The Law School Authority

Millison v. E.I. du Pont e Nemours & Co Case Brief

Summary of Millison v. E.I. du Pont e Nemours & Co, 501 A. 2d 505 [1985]

Workplace Accidents

Relevant Facts: Pls are employees and their families.  Dfs are Du Pont, and their physicians.  Pl’s worked at Chamber and Repauno plants involved in the manufacturing of chemical; each contains an extensive amt of piping.  That piping was insulated w/ asbestos.  Certain ee’s were exposed to asbestos insulation and inhaled asbestos fibers.  The medical director was required to supervise the medical staff of 38, responsible for meeting the health needs of the 4800 ees.  Physicians duties included examining, treating ees, providing physical exams, and making sick calls.  These examinations included x-rays, pulmonary function tests, EKG’s, urine analyses, and blood tests.

Legal Issue(s): Whether employees’ were precluded by Compensation Act from maintaining a separate tort action against their employer and company physicians for fraud, concealment, and intentionally exposing the ees to asbestos?

Court’s Holding: If “intentionally,” is strictly proven at trial.

Procedure: Following remand, Sup Ct, App Div, reversed denial of physicians’ motion for summary, affirmed summary in favor of employer. Affirmed part, reversed part and remanded.

Law or Rule(s): When, by express or implied agreement, the parties have accepted the provision of the Compensation Act and the ee qualifies for benefits, the ee shall ordinarily be barred from the pursuit of other remedies, except when ee can prove an “intentional wrong.”

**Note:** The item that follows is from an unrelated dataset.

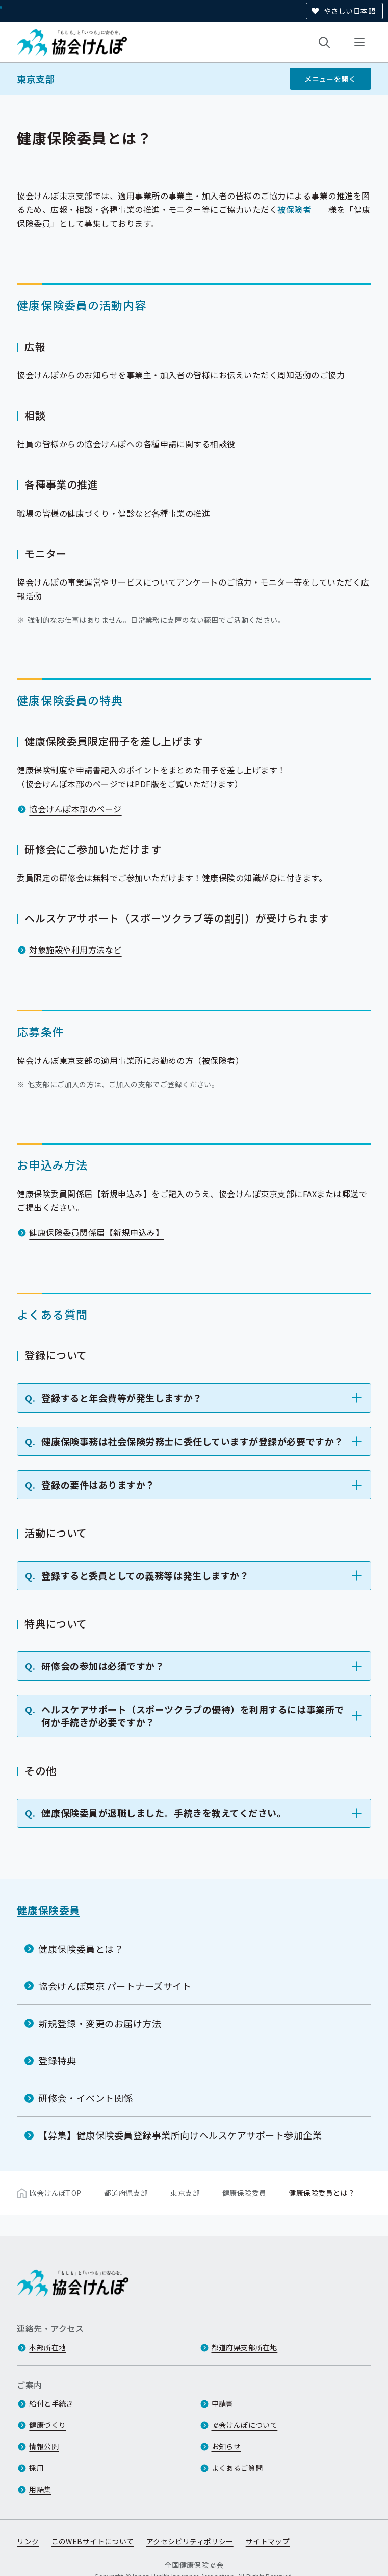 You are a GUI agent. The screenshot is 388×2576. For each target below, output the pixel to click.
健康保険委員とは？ (80, 1948)
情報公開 (44, 2447)
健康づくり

Court Rationale:   What is being tested is not the degree of gravity or depravity of the Er’s conduct, but the narrow issue of intentional versus accidental quality of the event producing injury.  The authorities do not enjoy a rigid consistency in their treatment of “intentionally wrong.”  Whatever formulation is used represents a conscious effort to impose severe restrictions on the exception.  Historically employees relinquished their right to pursue CL remedies in exchange for automatic entitlement to reduced benefits.  If “intentional wrong” is interpreted too broadly, this single exception would swallow up the entire “exclusivity” provision of the Act, and include virtually all ee accidents, injuries, and sicknesses.  The reality is that industry knowingly exposes workers to the risks of injury and disease.  If the actor desires to cause the consequences of his act or is substantially certain such will result = intent. Every undertaking involves risk, but willful Er misconduct was not meant to go undeterred.  The dividing line btwn negligent or reckless conduct is Virtual Certainty.  Cts must examine not only the conduct of the Er but also the context that conduct takes place: is the result a fact of life of industrial employment, or is it beyond anything the Leg contemplated. In the absence of Constitutional defects, the initial work-related injury-disease claim apart from the Act must fail.

If the Pls can prove their allegations of fraudulent concealment of known diseases by df-Drs, this goes well beyond failing to warn of potentially dangerous conditions. There is a difference btwn tolerating workplace conditions that will result in a certain number of injuries and actively misleading those who have already fallen victim.  The Leg could not have intended to insulate such conduct from tort liability.  The Pls must prove their allegations, and it is wholly proper if so, that dfs be held to answer for their misconduct.

Plaintiff’s Argument: du Pont and its Drs. Intentionally injured the pls by deliberately exposing them to asbestos and aggravated these injuries by conspiring to conceal from the pls knowledge of diseases known by the dfs to have been caused by asbestos exposure.

Defendant’s Argument: Pl’s exclusive remedy is recovery under the W. C. Act.

DISSENT: The effect of the Cts decision is to impose a level of knowledge of resultant harm that is virtually akin to a showing of subjective intent or actual purpose to inflict injury. When Pls have raised an issue which requires that if dfs possessed or concealed information indicating exposure was “substantially certain,” to cause the disease.